In the resulting assembly output, after having disabled SVE, we can see that the three main computations in the kernel of the program (two `fadds` and an `fdiv`) are using the NEON ISA syntax, as the operand vectors are prefixed with a 'v'.

```
fadd    v0.4s, v0.4s, v2.4s
fadd    v0.4s, v0.4s, v1.4s
fdiv    v0.4s, v0.4s, v3.4s
```

In these commands, the 'f' prefix of the instruction indicates a float data type, 'vx' is a specific 128-bit NEON register and '4s' indicates that it contains four 32-bit words (i.e. floats). This is clear from <https://community.arm.com/developer/tools-software/oss-platforms/b/android-blog/posts/arm-neon-programming-quick-reference>.

On the other hand, there are now many instances of `fadds` and `fdivs` using scalar registers, though these may simply be for loop control.

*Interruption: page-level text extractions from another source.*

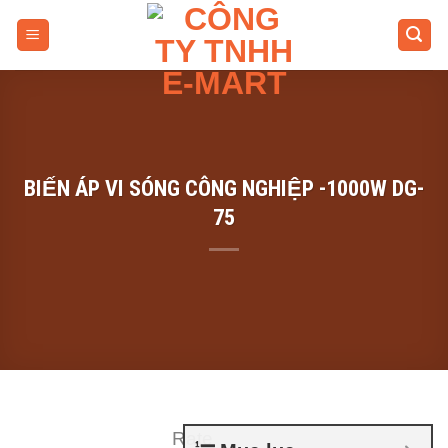
Skip
to
content
BIẾN ÁP VI SÓNG CÔNG NGHIỆP -1000W DG-
75
Rate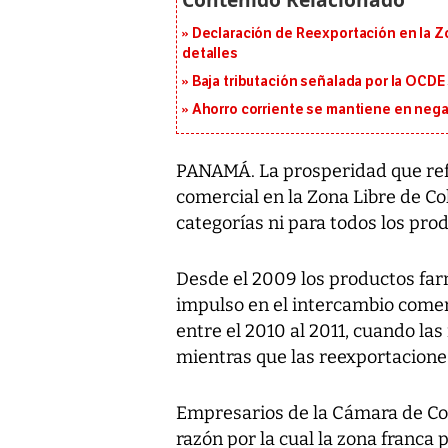
Declaración de Reexportación en la Zo
detalles
Baja tributación señalada por la OCDE
Ahorro corriente se mantiene en negat
PANAMÁ. La prosperidad que refle
comercial en la Zona Libre de Col
categorías ni para todos los pro
Desde el 2009 los productos far
impulso en el intercambio comer
entre el 2010 al 2011, cuando la
mientras que las reexportaciones
Empresarios de la Cámara de Com
razón por la cual la zona franca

If we plot the number of clock cycles taken to complete each problem size, we observe that SVE gives a relatively linear trend whereas NEON gives a quadratically increasing execution time. This is seen in fig. 2.



Figure 2: Clock cycles for each problem size and ISA.

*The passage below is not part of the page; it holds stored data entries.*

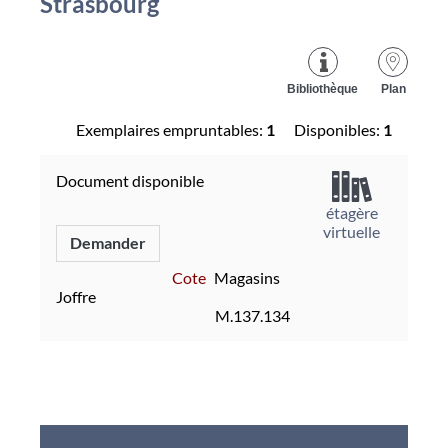
Strasbourg
Bibliothèque
Plan
Exemplaires empruntables:
1
Disponibles:
1
Document disponible
étagère
virtuelle
Demander
Cote
Magasins
Joffre
M.137.134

The statistics generated after each run indicate that the NEON implementation typically results in the number of SIMD instructions, as well as memory accesses, differing by a constant factor from the SVE implementation depending on how much more data the SVE vector can hold. This is logical, since NEON uses vector registers that are fixed at a smaller width than SVE. Thus we see an approximate doubling in instruction count for every doubling of problem size. The execution time for SVE appears to be relatively constant until the problem size reaches the size of the vector register (2048 bits), at which point it also seems to grow quadratically.

In summary, SVE provides significant performance benefits over NEON when the problem size exceeds that of the NEON vector registers, even if the SVE vector registers are larger than what is required for a full stride.